Lockdowns and social distancing exacerbated loneliness and isolation, especially among those with already thin social networks and those lacking internet access or skills. Shifting of work and children’s schooling and childcare to home added to the chaos and work overload in everyday living. Beyond one’s personal life, the specter of catastrophes everywhere, of death statistics, of media reports of overcrowded hospitals with patients left abandoned, patients dying of shortage of oxygen ventilators, of dead bodies abandoned, of mass graves and mass cremations on pyres of scarce wood—this barrage of visual images of human suffering is bound to affect the psyche of people en masse.

It was this environment that motivated my research. I wanted to know how people were “processing” the events they were witnessing. This survey was born of that goal.
We surveyed a random sample of 550 Americans in May 2020. This is a sample of 100 of those answers, those “voices.”. The answers (“VOICES”) are diverse, and deeply heartfelt.

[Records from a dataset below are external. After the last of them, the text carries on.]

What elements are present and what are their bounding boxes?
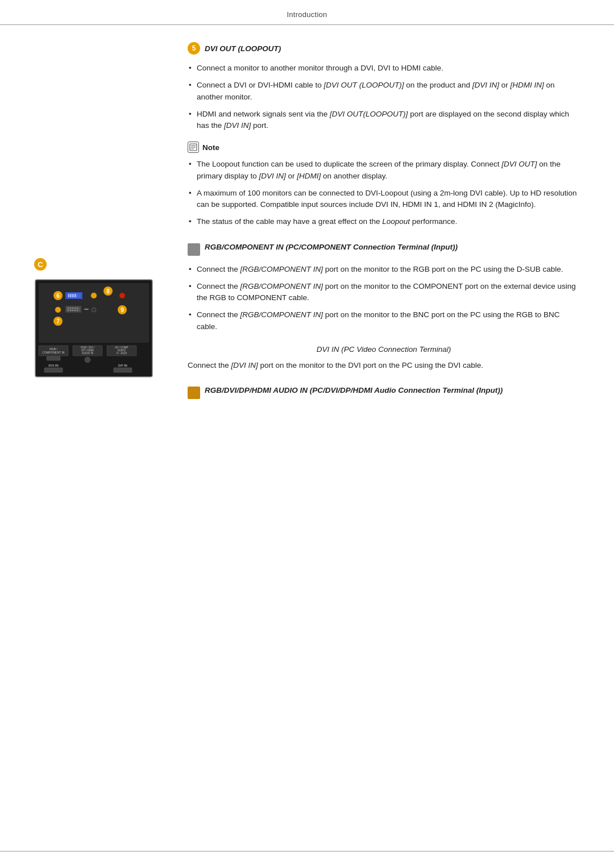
svg-point-11 bbox=[91, 293, 97, 298]
svg-text:9: 9 bbox=[121, 307, 124, 313]
italic-text: [RGB/COMPONENT IN] bbox=[240, 310, 323, 319]
svg-point-15 bbox=[55, 307, 61, 313]
svg-text:6: 6 bbox=[56, 293, 60, 299]
rgb-badge bbox=[188, 243, 200, 256]
svg-text:8: 8 bbox=[106, 288, 110, 294]
svg-point-21 bbox=[74, 308, 76, 309]
italic-text: [DVI OUT (LOOPOUT)] bbox=[324, 81, 404, 89]
svg-point-14 bbox=[119, 293, 125, 298]
section5-title: DVI OUT (LOOPOUT) bbox=[205, 44, 281, 53]
note-bullet-text: A maximum of 100 monitors can be connect… bbox=[197, 189, 577, 209]
left-column: C 6 bbox=[34, 42, 182, 407]
dvi-section-text: Connect the [DVI IN] port on the monitor… bbox=[188, 360, 580, 371]
italic-text: [HDMI] bbox=[297, 172, 321, 180]
audio-badge bbox=[188, 387, 200, 399]
italic-text: [DVI IN] bbox=[224, 121, 251, 130]
section5-badge: 5 bbox=[188, 42, 200, 55]
note-bullet-item: A maximum of 100 monitors can be connect… bbox=[188, 188, 580, 211]
svg-rect-48 bbox=[44, 368, 63, 372]
svg-point-26 bbox=[74, 310, 76, 311]
note-icon bbox=[188, 142, 199, 153]
note-label: Note bbox=[202, 143, 219, 152]
rgb-bullet-text: Connect the [RGB/COMPONENT IN] port on t… bbox=[197, 265, 563, 273]
rgb-bullet-item: Connect the [RGB/COMPONENT IN] port on t… bbox=[188, 309, 580, 333]
svg-text:7: 7 bbox=[56, 318, 60, 325]
rgb-bullet-text: Connect the [RGB/COMPONENT IN] port on t… bbox=[197, 282, 576, 302]
svg-rect-37 bbox=[47, 356, 60, 360]
note-bullet-text: The status of the cable may have a great… bbox=[197, 217, 457, 226]
monitor-illustration: 6 8 bbox=[34, 279, 171, 380]
svg-text:DP IN: DP IN bbox=[118, 364, 127, 367]
rgb-bullet-item: Connect the [RGB/COMPONENT IN] port on t… bbox=[188, 281, 580, 304]
audio-section-title: RGB/DVI/DP/HDMI AUDIO IN (PC/DVI/DP/HDMI… bbox=[205, 386, 503, 394]
rgb-section-title: RGB/COMPONENT IN (PC/COMPONENT Connectio… bbox=[205, 243, 458, 251]
svg-point-18 bbox=[68, 308, 69, 309]
bullet-item: Connect a DVI or DVI-HDMI cable to [DVI … bbox=[188, 80, 580, 103]
svg-point-42 bbox=[85, 357, 90, 363]
svg-point-22 bbox=[77, 308, 78, 309]
note-heading: Note bbox=[188, 142, 580, 153]
right-column: 5 DVI OUT (LOOPOUT) Connect a monitor to… bbox=[182, 42, 580, 407]
page: Introduction C 6 bbox=[0, 0, 614, 868]
note-bullet-item: The Loopout function can be used to dupl… bbox=[188, 159, 580, 182]
dvi-in-section: DVI IN (PC Video Connection Terminal) Co… bbox=[188, 344, 580, 372]
section5-heading: 5 DVI OUT (LOOPOUT) bbox=[188, 42, 580, 55]
svg-point-25 bbox=[72, 310, 73, 311]
italic-text: [DVI OUT(LOOPOUT)] bbox=[330, 110, 408, 118]
italic-text: [RGB/COMPONENT IN] bbox=[240, 265, 323, 273]
dvi-title-italic: DVI IN (PC Video Connection Terminal) bbox=[317, 345, 451, 354]
svg-point-20 bbox=[72, 308, 73, 309]
main-content: C 6 bbox=[0, 25, 614, 430]
italic-text: [DVI IN] bbox=[472, 81, 499, 89]
note-bullet-text: The Loopout function can be used to dupl… bbox=[197, 160, 561, 180]
svg-rect-50 bbox=[114, 368, 132, 372]
note-bullets: The Loopout function can be used to dupl… bbox=[188, 159, 580, 227]
rgb-section-heading: RGB/COMPONENT IN (PC/COMPONENT Connectio… bbox=[188, 243, 580, 256]
rgb-bullets: Connect the [RGB/COMPONENT IN] port on t… bbox=[188, 264, 580, 333]
svg-point-29 bbox=[92, 308, 96, 312]
pencil-icon bbox=[189, 143, 197, 151]
svg-text:O - AUDI: O - AUDI bbox=[117, 352, 127, 355]
svg-text:AUDIO IN: AUDIO IN bbox=[82, 352, 93, 355]
svg-text:COMPONENT IN: COMPONENT IN bbox=[43, 351, 65, 354]
note-bullet-item: The status of the cable may have a great… bbox=[188, 216, 580, 227]
footer bbox=[0, 851, 614, 868]
svg-point-27 bbox=[77, 310, 78, 311]
italic-text: [RGB/COMPONENT IN] bbox=[240, 282, 323, 290]
rgb-bullet-item: Connect the [RGB/COMPONENT IN] port on t… bbox=[188, 264, 580, 275]
italic-text: [HDMI IN] bbox=[510, 81, 544, 89]
svg-rect-7 bbox=[70, 294, 71, 297]
svg-rect-10 bbox=[75, 294, 76, 297]
svg-rect-9 bbox=[73, 294, 74, 297]
bullet-text: HDMI and network signals sent via the [D… bbox=[197, 110, 569, 130]
rgb-bullet-text: Connect the [RGB/COMPONENT IN] port on t… bbox=[197, 310, 560, 330]
bullet-item: Connect a monitor to another monitor thr… bbox=[188, 63, 580, 74]
svg-point-24 bbox=[70, 310, 71, 311]
svg-point-19 bbox=[70, 308, 71, 309]
italic-text: Loopout bbox=[382, 217, 410, 226]
bullet-text: Connect a DVI or DVI-HDMI cable to [DVI … bbox=[197, 81, 555, 101]
svg-point-23 bbox=[68, 310, 69, 311]
italic-text: [DVI IN] bbox=[259, 172, 286, 180]
svg-rect-28 bbox=[84, 309, 89, 310]
italic-text: [DVI IN] bbox=[231, 361, 258, 369]
note-box: Note The Loopout function can be used to… bbox=[188, 142, 580, 227]
svg-text:DVI IN: DVI IN bbox=[48, 364, 59, 367]
section5-bullets: Connect a monitor to another monitor thr… bbox=[188, 63, 580, 131]
svg-rect-6 bbox=[68, 294, 69, 297]
left-c-badge: C bbox=[34, 258, 47, 271]
header-title: Introduction bbox=[287, 10, 327, 19]
bullet-item: HDMI and network signals sent via the [D… bbox=[188, 109, 580, 132]
monitor-svg: 6 8 bbox=[34, 279, 154, 378]
dvi-section-title: DVI IN (PC Video Connection Terminal) bbox=[188, 344, 580, 355]
svg-rect-8 bbox=[72, 294, 73, 297]
bullet-text: Connect a monitor to another monitor thr… bbox=[197, 64, 443, 72]
header: Introduction bbox=[0, 0, 614, 25]
audio-section-heading: RGB/DVI/DP/HDMI AUDIO IN (PC/DVI/DP/HDMI… bbox=[188, 386, 580, 399]
italic-text: [DVI OUT] bbox=[501, 160, 537, 168]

I intended the book to inform and enlighten every one—anyone interested in listening to humans suffering a common catastrophes but navigating it in ways that divided our society, in every country, in every culture. I intend the book to also serve as a historical record of this sad period in our collective history. When today’s children become adults, 10 or 15 years from now, this book will be a window into the pulse of the people during COVID-19. There is no other book that has recorded the inner voices of people: Voices that were sad, sour, sweet, or soulful. Generations of students will also use the book to understand and analyze what went wrong in public health communication and in the management of community responses to a catastrophes that, in one way or the other, deeply affected everyone.

I hope you find my presentation of these voices of personal value to you. -BM .

(Buy it for yourself. Then keep it for future generations)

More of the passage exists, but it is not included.